Um dia destes ainda veremos alguns a pedir já não “outro” Tribunal Constitucional mas, talvez, a dissolução do povo que somos e a eleição de outro

Não terá tarefa fácil quem queira intervir nesta controvérsia, ideológica, aguda, que opõe o Governo ao Tribunal Constitucional. Abdicar de refletir sobre o que de mais profundo nela está em causa não será, porém, o caminho mais democrático e seria, seguramente, civicamente repreensível e eticamente censurável.
Jurista de formação, advogado praticante e professor de Direito em algum tempo livre, assumo, no transe, uma lapidar convicção de Francisco Sá Carneiro: primeiro sou português, depois democrata e, só depois, social-democrata. Nesta perspetiva, apenas pretendo deixar aqui uma singela reflexão, sofrida, de resto, ao ver tanta imbecilidade à solta.
Chamado a pronunciar-se, nos termos da Constituição da República Portuguesa, sobre a constitucionalidade de algumas normas do OE para 2014, aquele Tribunal declarou três normas inconstitucionais dando razão a quem alegava que as normas violavam o princípio de igualdade (art.º 13º, nº1 da CRP) e o princípio do Estado de direito democrático (art.º 2 da CRP)  nos subprincípios que o concretizam ou, em seu torno, se congregam, nomeadamente o da tutela da confiança e o da proporcionalidade, princípios estes que – é bom lembrar a melhor doutrina constitucional – “densificam a ideia de sujeição do poder a princípios e regras jurídicas” (Cf. J.J. Gomes Canotilho; Vital Moreira, Constituição da República Portuguesa Anotada, Vol. I, 4ª ed., p. 205).
Caberá, também, sublinhar que “Os princípios são normas jurídicas impositivas de uma optimização, compatíveis com vários graus de concretização, consoante os condicionalismos fácticos e jurídicos” (...) “os princípios, ao constituirem exigências de optimização, permitem o balanceamento de valores e interesses (não obedecem, como as regras, à ‘lógica do tudo ou nada’), consoante o seu peso e a ponderação de outros princípios eventualmente conflituantes;” (Cf. JJ Gomes Canotilho, Direito Constitucional e Teoria da Constituição, 7ª ed., 1161).

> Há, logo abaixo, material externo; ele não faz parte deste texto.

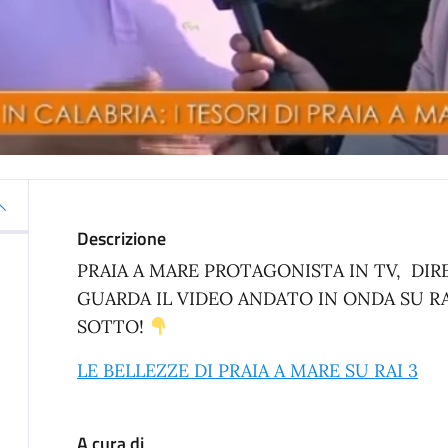
Descrizione
PRAIA A MARE PROTAGONISTA IN TV, DIR
GUARDA IL VIDEO ANDATO IN ONDA SU RA
SOTTO!
LE BELLEZZE DI PRAIA A MARE SU RAI 3
A cura di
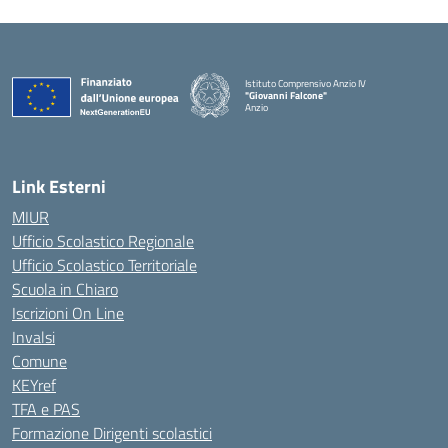
Istituto Comprensivo Anzio IV
"Giovanni Falcone"
Anzio
Link Esterni
MIUR
Ufficio Scolastico Regionale
Ufficio Scolastico Territoriale
Scuola in Chiaro
Iscrizioni On Line
Invalsi
Comune
KEYref
TFA e PAS
Formazione Dirigenti scolastici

Face ao exposto e considerando, ainda, que o Acórdão em causa contém declarações de voto relevantes e que, sobretudo, não colheu a unanimidade dos juízes do Tribunal Constitucional, não se defenderá o caminho de uma pretensa “ditadura dos princípios”. Mas também não se poderá deixar de condenar uma outra ditadura, porventura ainda pior, qual seja a ditadura da “Troika” e dos seus sequazes nacionais,
É óbvio que um Tribunal Constitucional não vive numa redoma de vidro alheio à política (às doutrinas e às ideologias) mas, antes, está na comunidade e deve dar-lhe voz no plano institucional que é o seu. Ou não terá qualquer sentido a sua existência.
Vale isto por dizer, em síntese, que uma qualquer decisão do Tribunal Constitucional, por mais criticável que seja, deixa de merecer um acolhimento prudente de todos, sobretudo daqueles que têm o poder político nas mãos.
Está a ser posta em causa, neste combate imbecil e de imbecis contra o Tribunal Constitucional uma das últimas fronteiras da democracia. Será que estaremos conscientes deste risco?

Um dia destes ainda veremos alguns a pedir já não “outro” Tribunal Constitucional mas, talvez, a dissolução do povo que somos e a eleição de outro.